If the user desires to access the contents of the container assembly 102, the step 510 of unlocking is performed. The user operates the remote control unit 118 to unlock the container assembly 102. For the embodiment illustrated in FIGS. 1 and 2, the user places the remote control unit 118 in line-of-sight with the container assembly 102 and inputs unlock into the remote control unit 118. When the indicator 202 illuminates on the container assembly 102, the user grasps the handle 206 and opens the door 104, thereby gaining access to the contents of the container 106.
After the step 510 of unlocking, the user has the option of performing the step 512 of setting a new unlock time. Performing this step 512 at this point in the process is convenient because the user is already operating the remote control unit 118. If the user decides to set a new unlock time, the process loops back to step 504 of setup. If the user decides not to set a new unlock time, the process loops back to step 506 of checking if it is time to open the container assembly 102.
The lockable container system 100 includes various functions. The function of controlling multiple container assemblies 102 is implemented, in one embodiment, by the remote control unit 118, which operates to unlock a set of container assemblies 102.
From the foregoing description, it will be recognized by those skilled in the art that a lockable container system 100 has been provided.
While the methods disclosed herein have been described and shown with reference to particular steps performed in a particular order, it will be understood that these steps may be combined, sub-divided, or re-ordered to form an equivalent method without departing from the teachings of the present invention. Accordingly, unless specifically indicated herein, the order and grouping of the steps is not a limitation of the present invention.
While the present invention has been illustrated by description of several embodiments and while the illustrative embodiments have been described in considerable detail, it is not the intention of the applicant to restrict or in any way limit the scope of the appended claims to such detail. Additional advantages and modifications will readily appear to those skilled in the art. The invention in its broader aspects is therefore not limited to the specific details, representative apparatus and methods, and illustrative examples shown and described. Accordingly, departures may be made from such details without departing from the spirit or scope of applicant's general inventive concept.

Claims

1. An apparatus for limiting access during pre-determined times, said apparatus comprising:

a container enclosing a space;

a door attached to said container;

a locking mechanism configured to latch said door in a locked position relative to said container; and

a remote control unit in communication with said locking mechanism, said remote control unit causing said locking mechanism to unlatch said door from said container.

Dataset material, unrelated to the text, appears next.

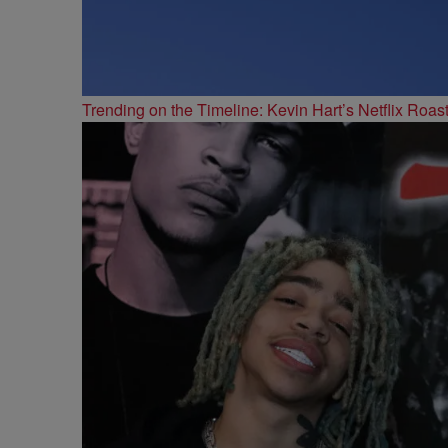
Trending on the Timeline: Kevin Hart’s Netflix Roas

2. The apparatus of claim 1 further including a plurality of perforations in at least one wall defining said container, said perforations dimensioned and configured to substantially equalize the environment inside said container with the environment outside said container.

3. The apparatus of claim 1 wherein said remote control unit includes a transmitter in communication with a receiver in said locking mechanism.

4. The apparatus of claim 1 wherein said remote control unit communicates with said locking mechanism by an infrared signal.

5. The apparatus of claim 1 wherein said remote control unit includes a processor programmed to execute a process for setting a current time, setting an unlock time, and generating an unlock signal.